050211052502.jpg Swimming!

The kampong children enticed our children into the water and soon they all were performing and showing off for each other. The jungle around us moved and breathed with a life of its own. Our guide was anxious to get us back down the mountain because the wind was shifting and the clouds were moving in. It rains most afternoons so we left before it was too late. The kampong children were disappointed that we were leaving and Devon, Max, Annijme and Mirthe were upset to be leaving so soon. We made it down without any more troubles and found our Kembara just as we had left it. We switched back to our own vehicle and headed down the rest of the mountain.


I  still dream about those kampong children’s faces and remember the warm welcome we received!  Next weekend we will travel to another Orang Asli village that is not as far into the rain forest.  We will travel on a bus on paved roads with bridges!  We are going with the schools helping hands after school charity group.  I am looking forward to seeing another village. We have also planned another adventure this summer. We will spend a night at an Iban tribe in Sarawak, Malaysia on Borneo. Stay tuned for these new adventures!



  1. Chris Chen said,

    May 20, 2007 at 2:30 pm

    Very Interesting and nice location. Could I have your friend, Bridget’s contact number, so that I can contact her regarding her next trip to the village. Thanks

  2. Amy said,

    May 12, 2008 at 4:54 am

    Hi Anni, I found these photos from google search, the shot is awesome and interesting.

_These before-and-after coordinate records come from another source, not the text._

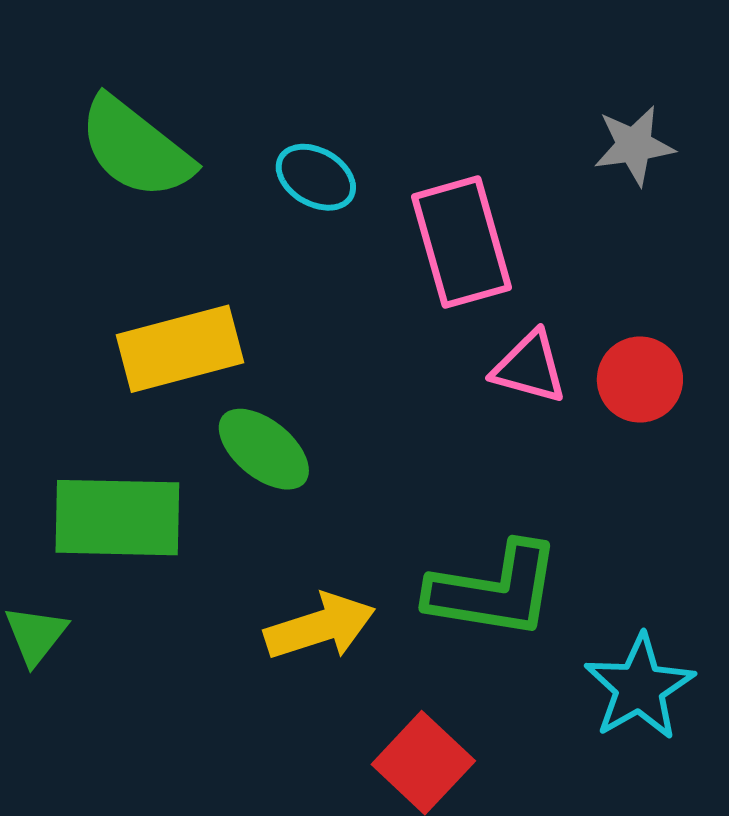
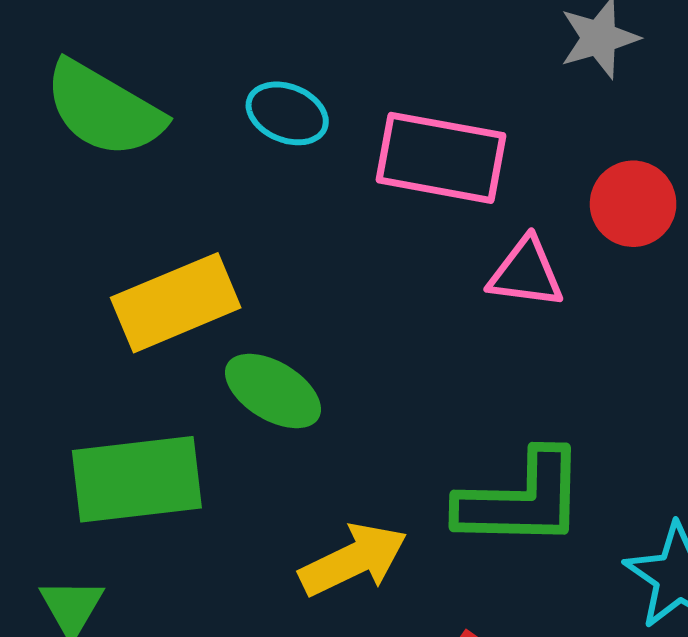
pink rectangle: (462, 242) -> (441, 158), turned -56
red circle: (640, 379) -> (633, 204), moved

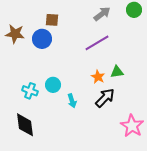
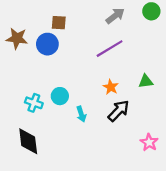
green triangle: (117, 72) -> (146, 81), moved
pink star: (132, 126) -> (149, 142), size x0.7

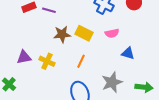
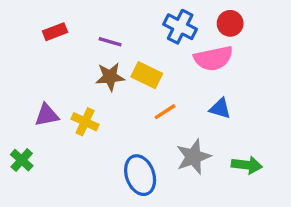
purple line: (49, 10) -> (110, 42), moved
pink semicircle: (112, 33) -> (213, 58), moved, size x1.6
orange line: (81, 61) -> (165, 112), moved, turned 32

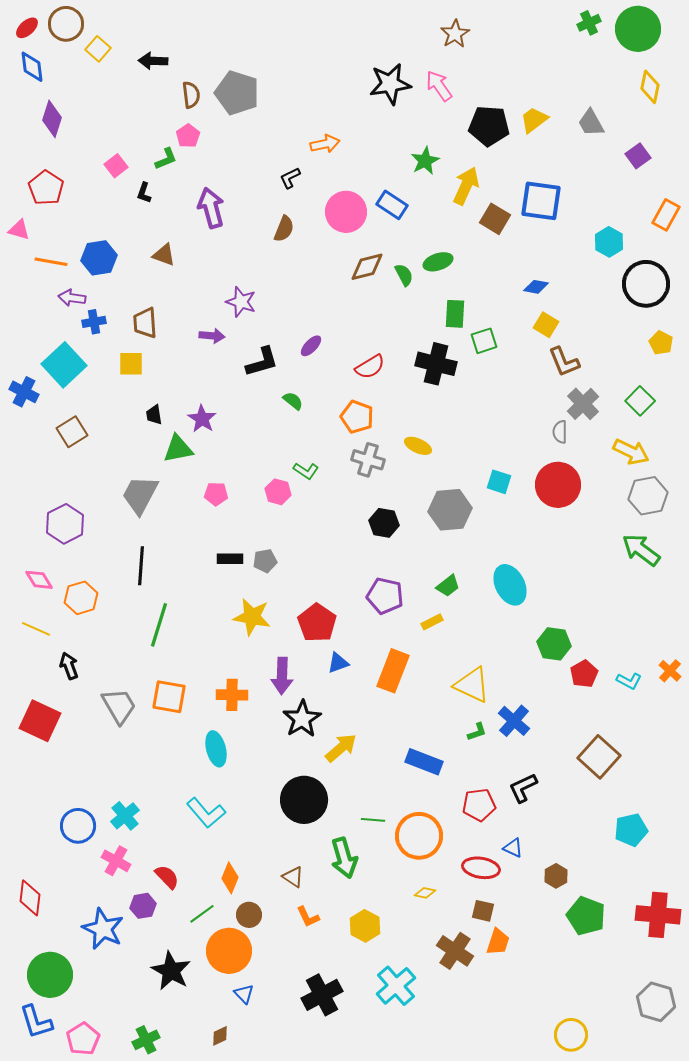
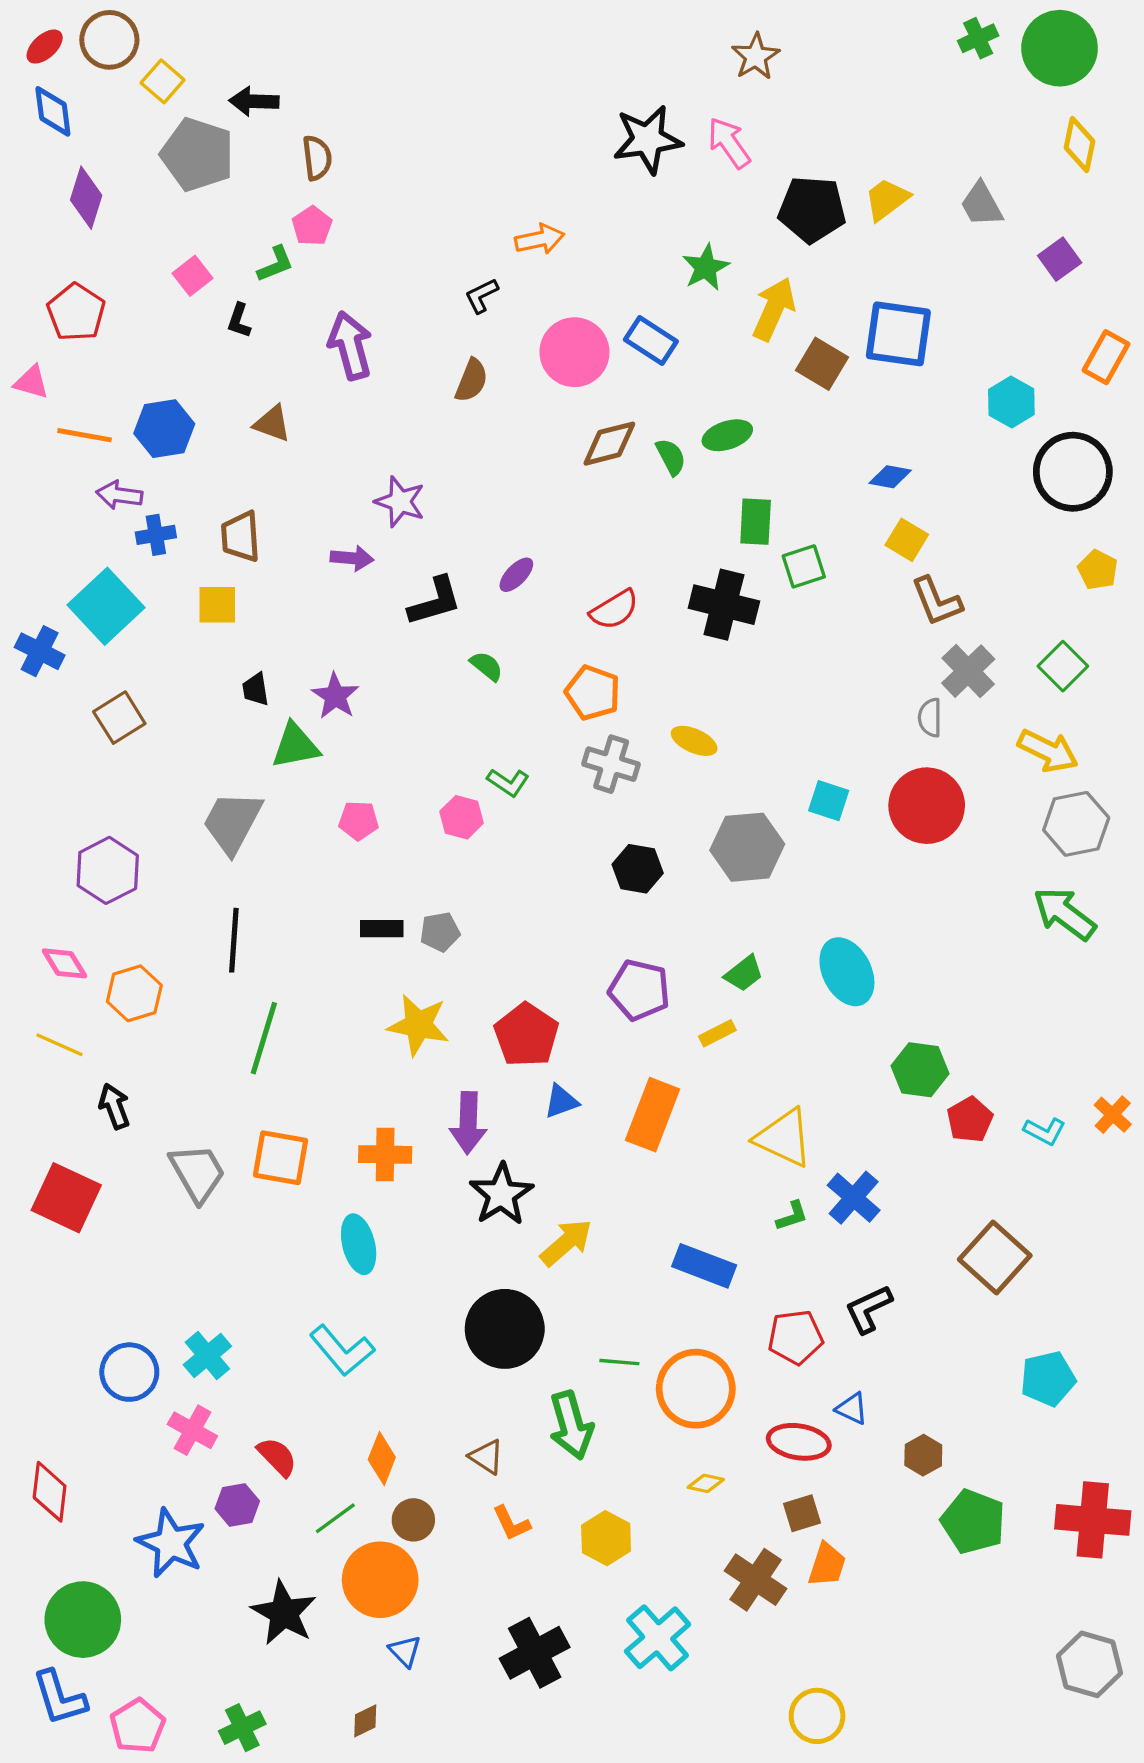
gray pentagon: (237, 93) -> (197, 154), moved
brown square: (483, 911) -> (802, 1513), turned -30
yellow circle: (571, 1035) -> (817, 1716), moved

    Can I for your permission to use 1 or 2 of photos from your blog? It’s urgent and I would like to know whether your photographs are copyrighted.


  3. rozwan said,

    October 7, 2012 at 9:46 am

    hi there.
    I;m working in gerik and do some community with orang asli, May i know which part of kampung orang asli you have been?

    • globalanni said,

      October 9, 2012 at 11:44 pm

      Rozwan, I am not sure of the name of the village we visited. We exited in Raab and drove for another hour. It was very secluded. We met with a guide who took us to find the village we were looking for. We had to drive on very rustic dirt roads and then wade across a river to reach it. Sorry that I can’t remember the name. Thanks for stopping by!